ADR-0010: Seven-stage pipeline shape (Discovery → Learning)¶
Status: Accepted Date: 2026-05-11 Tags: pipeline · structure Related: ADR-0003, ADR-0006, ADR-0009
Context¶
The end-to-end workflow for one repo migration has natural boundaries — discovery is fundamentally different from assessment, planning is fundamentally different from execution, validation is downstream of execution. The choice is how many stages to call out as first-class architectural concerns.
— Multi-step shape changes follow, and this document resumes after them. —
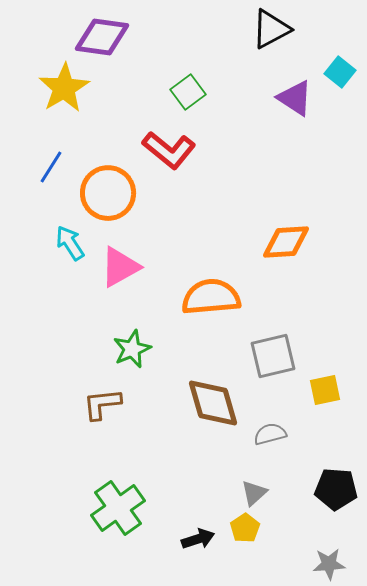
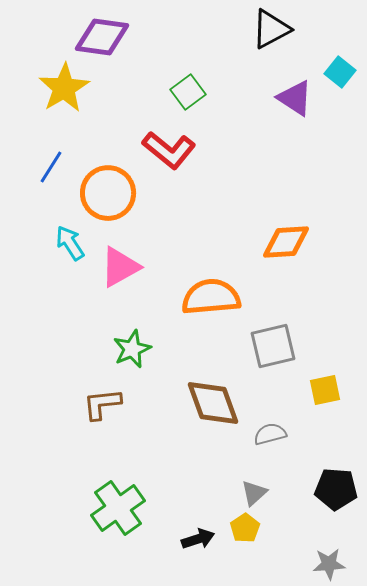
gray square: moved 10 px up
brown diamond: rotated 4 degrees counterclockwise
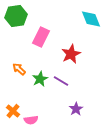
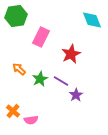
cyan diamond: moved 1 px right, 1 px down
purple star: moved 14 px up
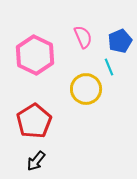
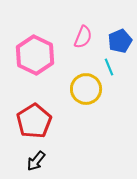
pink semicircle: rotated 45 degrees clockwise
Too few stages: each stage becomes a kitchen sink, internal complexity bloats, debugging is hard. Too many stages: ceremony overwhelms substance, every workflow has 15 hand-offs.
The shape is also informed by the Konveyor Kai (Red Hat) prior art, which uses a similar multi-stage agentic pipeline for Java framework migrations.
Options considered¶
- Three stages: Plan, Execute, Validate. Simple but conflates discovery, assessment, deep scan, and handoff into amorphous "Plan."
- Five stages: Discovery, Scan, Plan, Execute, Validate. Misses the handoff / learning boundaries that matter for governance and improvement.
- Seven stages: Discovery, Assessment, Deep Scan, Planning, Execution, Validation, Handoff, Learning. Matches the Konveyor pattern; each stage has distinct inputs/outputs and ownership boundaries.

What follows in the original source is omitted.